YOUR GOAL -
Each line of the data that includes "også" must be copied.

GIVEN ENTRIES -
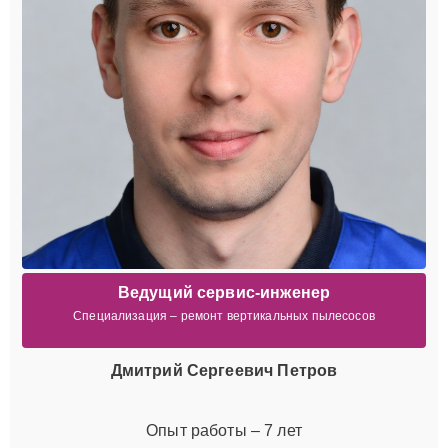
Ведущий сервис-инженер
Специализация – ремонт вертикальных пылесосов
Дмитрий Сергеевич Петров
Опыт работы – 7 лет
--
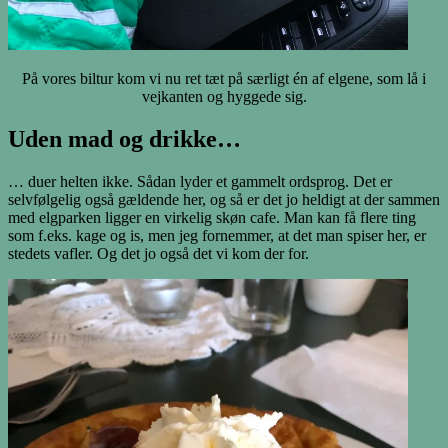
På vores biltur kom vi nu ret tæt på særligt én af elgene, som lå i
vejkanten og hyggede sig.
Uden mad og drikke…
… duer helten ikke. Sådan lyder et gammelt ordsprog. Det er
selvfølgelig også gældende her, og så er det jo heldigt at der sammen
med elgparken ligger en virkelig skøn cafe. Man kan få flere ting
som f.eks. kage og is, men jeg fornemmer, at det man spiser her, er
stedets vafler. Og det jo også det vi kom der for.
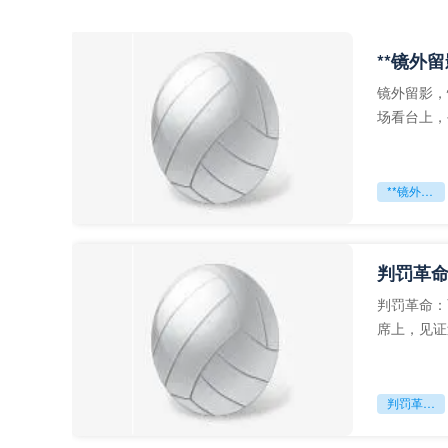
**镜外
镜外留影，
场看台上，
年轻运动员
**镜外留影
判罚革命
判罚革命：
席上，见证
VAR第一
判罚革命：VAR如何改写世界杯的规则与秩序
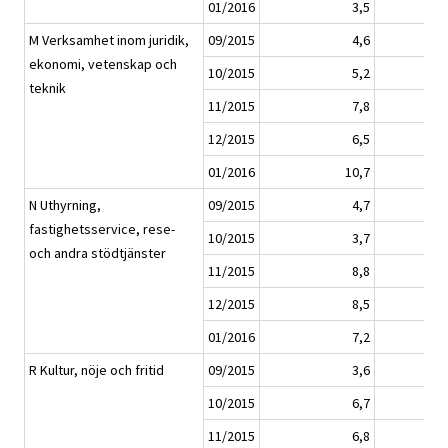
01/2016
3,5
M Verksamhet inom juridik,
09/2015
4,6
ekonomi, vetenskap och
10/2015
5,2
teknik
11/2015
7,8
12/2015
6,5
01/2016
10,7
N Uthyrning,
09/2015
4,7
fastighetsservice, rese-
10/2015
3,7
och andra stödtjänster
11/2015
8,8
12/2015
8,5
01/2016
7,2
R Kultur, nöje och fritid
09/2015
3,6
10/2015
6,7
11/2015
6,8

TASK OUTPUT -
selvfølgelig også gældende her, og så er det jo heldigt at der sammen
stedets vafler. Og det jo også det vi kom der for.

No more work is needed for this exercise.